[INFORMATION SHOWN — start]

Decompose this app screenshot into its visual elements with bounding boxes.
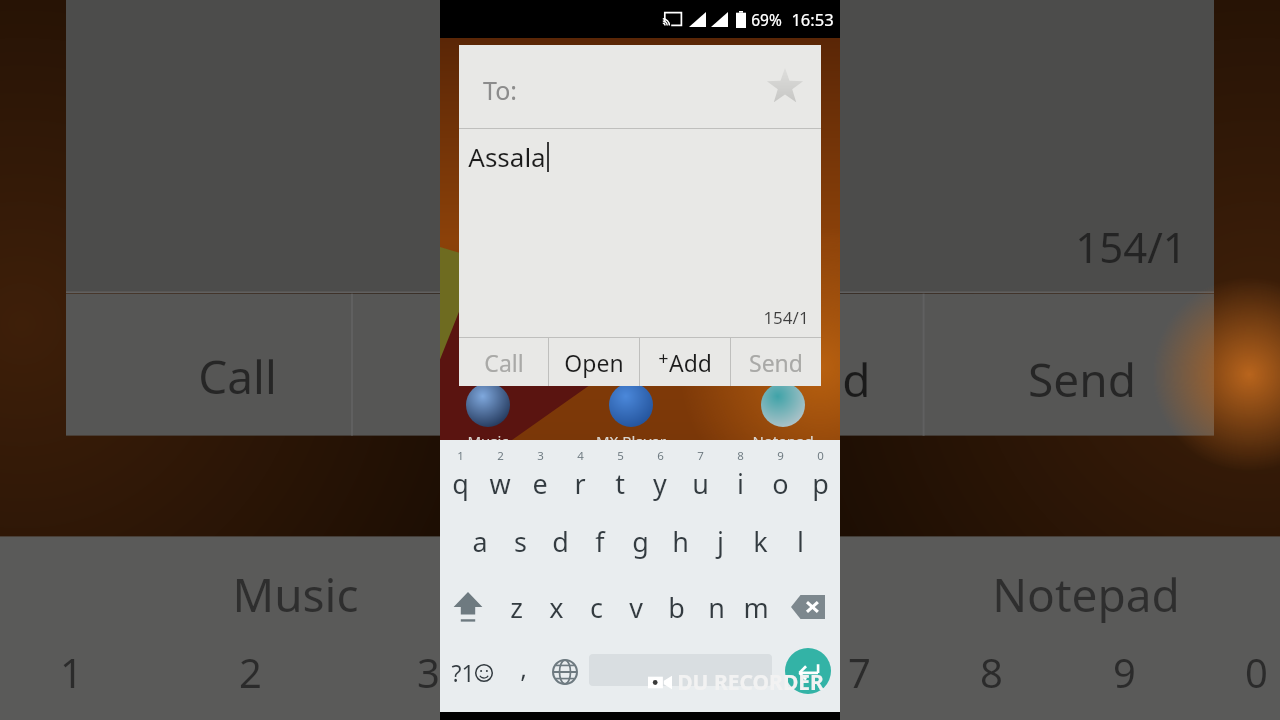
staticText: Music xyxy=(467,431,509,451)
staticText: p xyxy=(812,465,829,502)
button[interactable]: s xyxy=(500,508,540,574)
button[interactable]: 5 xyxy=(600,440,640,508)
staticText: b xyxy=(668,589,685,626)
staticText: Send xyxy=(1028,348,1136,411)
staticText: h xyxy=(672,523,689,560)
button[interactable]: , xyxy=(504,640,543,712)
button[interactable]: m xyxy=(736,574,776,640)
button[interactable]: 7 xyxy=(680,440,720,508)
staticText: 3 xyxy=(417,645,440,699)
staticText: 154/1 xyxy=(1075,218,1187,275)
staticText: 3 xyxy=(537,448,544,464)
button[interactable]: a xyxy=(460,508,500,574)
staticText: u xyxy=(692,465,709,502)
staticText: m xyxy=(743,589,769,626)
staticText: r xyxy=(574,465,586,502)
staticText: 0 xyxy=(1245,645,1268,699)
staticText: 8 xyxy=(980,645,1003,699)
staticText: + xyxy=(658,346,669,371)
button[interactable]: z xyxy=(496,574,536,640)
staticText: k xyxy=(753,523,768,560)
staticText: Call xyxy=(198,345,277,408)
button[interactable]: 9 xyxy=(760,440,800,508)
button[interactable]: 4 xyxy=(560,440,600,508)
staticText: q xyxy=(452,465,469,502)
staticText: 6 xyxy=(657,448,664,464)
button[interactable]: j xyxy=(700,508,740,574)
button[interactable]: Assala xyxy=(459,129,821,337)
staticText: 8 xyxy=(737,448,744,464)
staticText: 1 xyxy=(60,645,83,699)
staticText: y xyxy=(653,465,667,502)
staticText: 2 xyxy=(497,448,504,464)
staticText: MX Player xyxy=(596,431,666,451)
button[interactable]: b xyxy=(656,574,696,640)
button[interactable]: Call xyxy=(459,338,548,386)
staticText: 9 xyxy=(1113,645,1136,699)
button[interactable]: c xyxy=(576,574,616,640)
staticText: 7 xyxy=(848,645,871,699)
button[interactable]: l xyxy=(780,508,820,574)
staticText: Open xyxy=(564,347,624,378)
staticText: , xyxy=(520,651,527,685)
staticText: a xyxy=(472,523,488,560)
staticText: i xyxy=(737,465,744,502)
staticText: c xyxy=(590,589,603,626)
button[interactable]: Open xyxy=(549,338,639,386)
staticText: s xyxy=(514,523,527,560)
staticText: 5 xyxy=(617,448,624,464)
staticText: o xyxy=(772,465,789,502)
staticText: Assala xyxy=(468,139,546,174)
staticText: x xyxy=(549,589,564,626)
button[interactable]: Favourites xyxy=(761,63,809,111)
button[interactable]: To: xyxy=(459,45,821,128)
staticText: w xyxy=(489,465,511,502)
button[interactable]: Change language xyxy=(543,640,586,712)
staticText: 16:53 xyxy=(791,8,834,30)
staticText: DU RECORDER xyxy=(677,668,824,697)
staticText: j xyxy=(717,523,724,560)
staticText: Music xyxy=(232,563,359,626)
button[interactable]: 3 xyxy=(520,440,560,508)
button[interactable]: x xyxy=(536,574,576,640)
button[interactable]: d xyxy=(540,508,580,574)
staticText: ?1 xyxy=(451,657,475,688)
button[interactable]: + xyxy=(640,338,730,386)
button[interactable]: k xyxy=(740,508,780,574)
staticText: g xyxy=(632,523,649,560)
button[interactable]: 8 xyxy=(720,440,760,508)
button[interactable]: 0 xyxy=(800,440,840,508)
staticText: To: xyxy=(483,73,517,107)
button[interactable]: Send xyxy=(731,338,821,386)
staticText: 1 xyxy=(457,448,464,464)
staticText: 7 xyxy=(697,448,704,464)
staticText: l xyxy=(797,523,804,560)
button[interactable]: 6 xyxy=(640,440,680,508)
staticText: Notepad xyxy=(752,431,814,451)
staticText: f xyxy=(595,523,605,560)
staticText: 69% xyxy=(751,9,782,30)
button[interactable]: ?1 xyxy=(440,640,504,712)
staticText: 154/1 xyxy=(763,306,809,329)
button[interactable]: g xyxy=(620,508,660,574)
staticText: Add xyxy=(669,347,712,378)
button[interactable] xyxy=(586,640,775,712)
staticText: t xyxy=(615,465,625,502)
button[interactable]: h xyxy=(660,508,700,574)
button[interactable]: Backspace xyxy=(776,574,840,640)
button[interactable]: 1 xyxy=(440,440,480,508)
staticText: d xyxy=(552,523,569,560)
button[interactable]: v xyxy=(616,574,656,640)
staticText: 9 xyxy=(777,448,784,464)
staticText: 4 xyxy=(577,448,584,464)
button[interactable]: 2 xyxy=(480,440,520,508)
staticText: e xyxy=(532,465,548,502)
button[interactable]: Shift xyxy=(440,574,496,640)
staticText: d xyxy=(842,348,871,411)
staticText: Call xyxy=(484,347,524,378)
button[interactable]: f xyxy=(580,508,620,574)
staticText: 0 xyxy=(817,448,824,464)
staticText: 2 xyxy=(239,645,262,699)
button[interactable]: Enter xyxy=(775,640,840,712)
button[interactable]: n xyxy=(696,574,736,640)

[INFORMATION SHOWN — finish]

▶ TASK BRIEF: Produce a word-for-word copy of the records, omitting all images.

▶ ANSWER TO THIS EXERCISE:
Decompose this app screenshot into its visual elements with bounding boxes.
staticText: Music xyxy=(467,431,509,451)
staticText: p xyxy=(812,465,829,502)
button[interactable]: s xyxy=(500,508,540,574)
button[interactable]: 5 xyxy=(600,440,640,508)
staticText: b xyxy=(668,589,685,626)
staticText: Send xyxy=(1028,348,1136,411)
staticText: h xyxy=(672,523,689,560)
button[interactable]: , xyxy=(504,640,543,712)
button[interactable]: m xyxy=(736,574,776,640)
button[interactable]: 7 xyxy=(680,440,720,508)
staticText: 3 xyxy=(417,645,440,699)
staticText: 154/1 xyxy=(1075,218,1187,275)
staticText: 3 xyxy=(537,448,544,464)
button[interactable]: a xyxy=(460,508,500,574)
staticText: u xyxy=(692,465,709,502)
staticText: m xyxy=(743,589,769,626)
staticText: r xyxy=(574,465,586,502)
staticText: 0 xyxy=(1245,645,1268,699)
staticText: 8 xyxy=(980,645,1003,699)
staticText: + xyxy=(658,346,669,371)
button[interactable]: z xyxy=(496,574,536,640)
staticText: k xyxy=(753,523,768,560)
staticText: Call xyxy=(198,345,277,408)
button[interactable]: 9 xyxy=(760,440,800,508)
button[interactable]: 4 xyxy=(560,440,600,508)
staticText: q xyxy=(452,465,469,502)
staticText: 6 xyxy=(657,448,664,464)
button[interactable]: j xyxy=(700,508,740,574)
button[interactable]: Assala xyxy=(459,129,821,337)
staticText: 8 xyxy=(737,448,744,464)
staticText: 1 xyxy=(60,645,83,699)
staticText: y xyxy=(653,465,667,502)
staticText: 2 xyxy=(497,448,504,464)
staticText: MX Player xyxy=(596,431,666,451)
button[interactable]: b xyxy=(656,574,696,640)
button[interactable]: Call xyxy=(459,338,548,386)
staticText: 9 xyxy=(1113,645,1136,699)
button[interactable]: c xyxy=(576,574,616,640)
staticText: 7 xyxy=(848,645,871,699)
button[interactable]: l xyxy=(780,508,820,574)
staticText: Open xyxy=(564,347,624,378)
staticText: , xyxy=(520,651,527,685)
staticText: a xyxy=(472,523,488,560)
staticText: i xyxy=(737,465,744,502)
staticText: c xyxy=(590,589,603,626)
button[interactable]: Open xyxy=(549,338,639,386)
staticText: s xyxy=(514,523,527,560)
staticText: 5 xyxy=(617,448,624,464)
staticText: o xyxy=(772,465,789,502)
staticText: Assala xyxy=(468,139,546,174)
staticText: x xyxy=(549,589,564,626)
button[interactable]: Favourites xyxy=(761,63,809,111)
button[interactable]: To: xyxy=(459,45,821,128)
staticText: w xyxy=(489,465,511,502)
button[interactable]: Change language xyxy=(543,640,586,712)
staticText: 16:53 xyxy=(791,8,834,30)
staticText: DU RECORDER xyxy=(677,668,824,697)
staticText: j xyxy=(717,523,724,560)
staticText: Music xyxy=(232,563,359,626)
button[interactable]: 3 xyxy=(520,440,560,508)
button[interactable]: x xyxy=(536,574,576,640)
button[interactable]: d xyxy=(540,508,580,574)
staticText: ?1 xyxy=(451,657,475,688)
button[interactable]: + xyxy=(640,338,730,386)
button[interactable]: k xyxy=(740,508,780,574)
staticText: g xyxy=(632,523,649,560)
button[interactable]: 8 xyxy=(720,440,760,508)
button[interactable]: 0 xyxy=(800,440,840,508)
staticText: To: xyxy=(483,73,517,107)
button[interactable]: Send xyxy=(731,338,821,386)
staticText: 1 xyxy=(457,448,464,464)
staticText: 7 xyxy=(697,448,704,464)
staticText: l xyxy=(797,523,804,560)
button[interactable]: 6 xyxy=(640,440,680,508)
staticText: Notepad xyxy=(752,431,814,451)
staticText: f xyxy=(595,523,605,560)
staticText: 69% xyxy=(751,9,782,30)
button[interactable]: ?1 xyxy=(440,640,504,712)
staticText: 154/1 xyxy=(763,306,809,329)
button[interactable]: g xyxy=(620,508,660,574)
staticText: Add xyxy=(669,347,712,378)
button[interactable] xyxy=(586,640,775,712)
staticText: t xyxy=(615,465,625,502)
button[interactable]: h xyxy=(660,508,700,574)
button[interactable]: Backspace xyxy=(776,574,840,640)
button[interactable]: 1 xyxy=(440,440,480,508)
staticText: d xyxy=(552,523,569,560)
button[interactable]: v xyxy=(616,574,656,640)
staticText: 9 xyxy=(777,448,784,464)
staticText: 4 xyxy=(577,448,584,464)
button[interactable]: 2 xyxy=(480,440,520,508)
staticText: e xyxy=(532,465,548,502)
button[interactable]: Shift xyxy=(440,574,496,640)
staticText: d xyxy=(842,348,871,411)
staticText: Call xyxy=(484,347,524,378)
button[interactable]: f xyxy=(580,508,620,574)
staticText: 0 xyxy=(817,448,824,464)
staticText: 2 xyxy=(239,645,262,699)
button[interactable]: Enter xyxy=(775,640,840,712)
button[interactable]: n xyxy=(696,574,736,640)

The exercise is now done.